*What is needed*
From the entries, copy every line that carries the string "Agosto".

(Page-level text extractions)
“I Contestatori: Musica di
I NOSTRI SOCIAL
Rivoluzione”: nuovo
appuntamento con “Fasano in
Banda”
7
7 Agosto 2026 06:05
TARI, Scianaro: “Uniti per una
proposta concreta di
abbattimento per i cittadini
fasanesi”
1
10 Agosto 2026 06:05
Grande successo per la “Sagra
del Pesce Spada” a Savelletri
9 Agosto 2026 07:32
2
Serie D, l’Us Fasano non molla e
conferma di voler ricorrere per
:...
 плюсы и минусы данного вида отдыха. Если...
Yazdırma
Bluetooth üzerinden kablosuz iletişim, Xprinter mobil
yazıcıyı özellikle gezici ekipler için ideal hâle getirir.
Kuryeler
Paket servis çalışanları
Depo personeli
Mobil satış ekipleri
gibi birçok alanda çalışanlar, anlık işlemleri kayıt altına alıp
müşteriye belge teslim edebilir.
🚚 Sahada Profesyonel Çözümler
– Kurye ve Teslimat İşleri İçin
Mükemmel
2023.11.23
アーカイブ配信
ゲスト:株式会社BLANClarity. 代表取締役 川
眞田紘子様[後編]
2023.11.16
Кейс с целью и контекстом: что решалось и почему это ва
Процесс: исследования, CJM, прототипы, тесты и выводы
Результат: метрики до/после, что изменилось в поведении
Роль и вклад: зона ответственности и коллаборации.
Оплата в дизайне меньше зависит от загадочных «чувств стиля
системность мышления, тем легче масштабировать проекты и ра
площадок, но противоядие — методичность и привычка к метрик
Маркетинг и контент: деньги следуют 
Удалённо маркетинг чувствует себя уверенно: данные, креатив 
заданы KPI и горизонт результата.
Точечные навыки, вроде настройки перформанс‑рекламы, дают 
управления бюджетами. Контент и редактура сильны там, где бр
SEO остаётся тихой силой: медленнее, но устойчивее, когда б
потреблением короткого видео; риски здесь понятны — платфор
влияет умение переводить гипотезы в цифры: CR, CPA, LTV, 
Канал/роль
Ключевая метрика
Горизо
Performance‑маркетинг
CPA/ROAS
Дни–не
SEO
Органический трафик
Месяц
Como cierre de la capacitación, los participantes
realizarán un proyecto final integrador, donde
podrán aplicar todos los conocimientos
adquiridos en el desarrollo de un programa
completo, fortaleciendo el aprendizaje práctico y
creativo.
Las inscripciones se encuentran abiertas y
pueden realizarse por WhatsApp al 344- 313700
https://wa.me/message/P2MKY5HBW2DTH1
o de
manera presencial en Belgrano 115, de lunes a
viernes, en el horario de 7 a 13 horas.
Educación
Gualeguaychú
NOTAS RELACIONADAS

*Response*
7 Agosto 2026 06:05
10 Agosto 2026 06:05
9 Agosto 2026 07:32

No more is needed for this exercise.